How would you rigorously define the likelihood function for censored/truncated observations? Even in most lifetime/reliability literature (where these types of observations are frequently encountered) it is often defined (for continuous random variables) to be
$$\mathcal{L}(\theta;\mathbf{x}) = \prod_i f(x_i;\theta)$$
This does not include censored and truncated (although density $f$ could be slightly altered) observations however (I know what the likelihood function will look like, I'm just not sure how to neatly define it from a mathematical point of view).
You also frequently encounter the following definition
$$\mathcal{L}(\theta;\mathbf{x}) = \prod_i P(x_i;\theta)$$
This does not apply to continuous data however (What is the difference between "likelihood" and "probability"?).

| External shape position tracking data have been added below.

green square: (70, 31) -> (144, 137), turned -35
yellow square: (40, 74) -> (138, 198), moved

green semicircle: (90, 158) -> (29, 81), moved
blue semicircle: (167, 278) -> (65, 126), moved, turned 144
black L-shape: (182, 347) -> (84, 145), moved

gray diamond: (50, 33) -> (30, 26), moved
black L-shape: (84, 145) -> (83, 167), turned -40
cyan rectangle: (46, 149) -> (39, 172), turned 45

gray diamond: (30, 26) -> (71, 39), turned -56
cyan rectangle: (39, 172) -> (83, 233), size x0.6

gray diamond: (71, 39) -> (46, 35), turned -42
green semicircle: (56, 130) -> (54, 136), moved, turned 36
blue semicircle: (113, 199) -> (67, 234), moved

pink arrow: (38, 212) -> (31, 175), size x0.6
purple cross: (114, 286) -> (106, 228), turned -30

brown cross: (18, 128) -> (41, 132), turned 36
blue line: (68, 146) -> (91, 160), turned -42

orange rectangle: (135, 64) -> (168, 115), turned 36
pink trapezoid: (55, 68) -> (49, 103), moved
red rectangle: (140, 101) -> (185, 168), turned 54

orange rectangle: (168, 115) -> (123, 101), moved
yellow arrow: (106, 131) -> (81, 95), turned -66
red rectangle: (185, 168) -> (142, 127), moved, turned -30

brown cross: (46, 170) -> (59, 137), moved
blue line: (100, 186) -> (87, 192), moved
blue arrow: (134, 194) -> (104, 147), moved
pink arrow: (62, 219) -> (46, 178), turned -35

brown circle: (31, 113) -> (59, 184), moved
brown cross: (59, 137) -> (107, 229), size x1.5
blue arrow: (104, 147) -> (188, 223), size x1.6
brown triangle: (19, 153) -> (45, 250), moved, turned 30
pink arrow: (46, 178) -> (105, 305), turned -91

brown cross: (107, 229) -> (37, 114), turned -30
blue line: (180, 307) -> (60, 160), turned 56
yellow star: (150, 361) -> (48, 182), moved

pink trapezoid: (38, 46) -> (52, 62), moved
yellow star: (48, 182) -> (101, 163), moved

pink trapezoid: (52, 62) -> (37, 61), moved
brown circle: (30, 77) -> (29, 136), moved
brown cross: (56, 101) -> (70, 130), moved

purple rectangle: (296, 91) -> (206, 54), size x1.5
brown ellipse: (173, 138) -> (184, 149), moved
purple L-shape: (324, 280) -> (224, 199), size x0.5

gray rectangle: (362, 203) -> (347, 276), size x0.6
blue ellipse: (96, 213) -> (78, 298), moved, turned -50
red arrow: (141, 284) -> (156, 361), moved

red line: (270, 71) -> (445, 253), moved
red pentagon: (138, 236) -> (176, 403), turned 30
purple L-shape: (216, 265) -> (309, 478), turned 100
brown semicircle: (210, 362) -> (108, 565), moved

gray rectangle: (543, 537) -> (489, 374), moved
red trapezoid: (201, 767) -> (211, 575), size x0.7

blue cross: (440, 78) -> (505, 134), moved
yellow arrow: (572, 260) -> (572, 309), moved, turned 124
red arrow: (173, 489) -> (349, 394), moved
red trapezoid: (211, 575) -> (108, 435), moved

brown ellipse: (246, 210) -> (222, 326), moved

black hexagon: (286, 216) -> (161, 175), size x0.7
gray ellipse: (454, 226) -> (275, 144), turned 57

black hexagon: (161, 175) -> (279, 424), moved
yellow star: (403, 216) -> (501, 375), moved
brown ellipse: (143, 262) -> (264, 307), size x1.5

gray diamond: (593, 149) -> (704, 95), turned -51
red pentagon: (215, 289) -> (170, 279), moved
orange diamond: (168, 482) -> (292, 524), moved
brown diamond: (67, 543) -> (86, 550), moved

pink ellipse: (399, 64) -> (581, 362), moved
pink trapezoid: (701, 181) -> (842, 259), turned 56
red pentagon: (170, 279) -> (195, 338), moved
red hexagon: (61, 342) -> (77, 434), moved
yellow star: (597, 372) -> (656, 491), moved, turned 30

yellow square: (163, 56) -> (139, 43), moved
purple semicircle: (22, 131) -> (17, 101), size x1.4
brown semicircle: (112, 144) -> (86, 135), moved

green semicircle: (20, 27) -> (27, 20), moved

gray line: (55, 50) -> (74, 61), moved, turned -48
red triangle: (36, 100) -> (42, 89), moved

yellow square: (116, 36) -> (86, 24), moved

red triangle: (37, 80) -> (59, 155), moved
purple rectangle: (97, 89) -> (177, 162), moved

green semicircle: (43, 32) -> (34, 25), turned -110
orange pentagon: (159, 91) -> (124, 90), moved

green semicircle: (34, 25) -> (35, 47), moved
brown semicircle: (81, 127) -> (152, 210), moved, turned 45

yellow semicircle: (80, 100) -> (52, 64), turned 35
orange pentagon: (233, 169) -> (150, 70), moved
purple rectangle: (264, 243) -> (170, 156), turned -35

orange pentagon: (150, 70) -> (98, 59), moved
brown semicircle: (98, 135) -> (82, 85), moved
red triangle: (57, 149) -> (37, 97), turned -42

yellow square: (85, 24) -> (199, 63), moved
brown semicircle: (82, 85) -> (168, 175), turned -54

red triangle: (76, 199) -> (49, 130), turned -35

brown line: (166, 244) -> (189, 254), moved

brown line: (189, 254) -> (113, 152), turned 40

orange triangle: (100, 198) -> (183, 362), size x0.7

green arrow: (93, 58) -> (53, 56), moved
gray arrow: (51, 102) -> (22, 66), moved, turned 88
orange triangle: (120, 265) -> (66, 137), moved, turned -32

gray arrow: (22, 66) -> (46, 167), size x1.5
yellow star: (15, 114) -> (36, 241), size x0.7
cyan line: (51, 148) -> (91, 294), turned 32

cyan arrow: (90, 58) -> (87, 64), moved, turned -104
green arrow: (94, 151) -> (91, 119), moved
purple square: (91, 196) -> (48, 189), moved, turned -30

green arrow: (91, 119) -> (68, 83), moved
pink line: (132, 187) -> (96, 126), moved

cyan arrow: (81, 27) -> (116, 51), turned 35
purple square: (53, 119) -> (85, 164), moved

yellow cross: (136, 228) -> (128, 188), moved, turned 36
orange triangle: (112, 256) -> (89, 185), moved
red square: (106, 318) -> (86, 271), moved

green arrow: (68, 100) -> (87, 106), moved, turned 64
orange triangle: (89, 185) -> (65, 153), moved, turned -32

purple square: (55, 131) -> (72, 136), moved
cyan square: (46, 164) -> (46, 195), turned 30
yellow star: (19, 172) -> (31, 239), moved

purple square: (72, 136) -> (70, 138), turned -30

I'm looking for something similar to this: Maximum Likelihood Estimation where the likelihood function is defined as follows
Suppose one has, for an observation $X$ with distribution $P_{\theta}$ depending on an unknown parameter $\theta \in \Theta \in \mathbb{R}^k$, the task to estimate $\theta$. Assuming that all measures $P_{\theta}$ are absolutely continuous relative to a common measure $\nu$, the likelihood function is defined by
$$\mathcal{L}(\theta;X) = \frac{dP_{\theta}}{d\nu}(X)$$
It was quite some time since I studied measure theory, so I'm not certain what the truncation/censoring would correspond to w.r.t. the measure and distribution (if even applicable).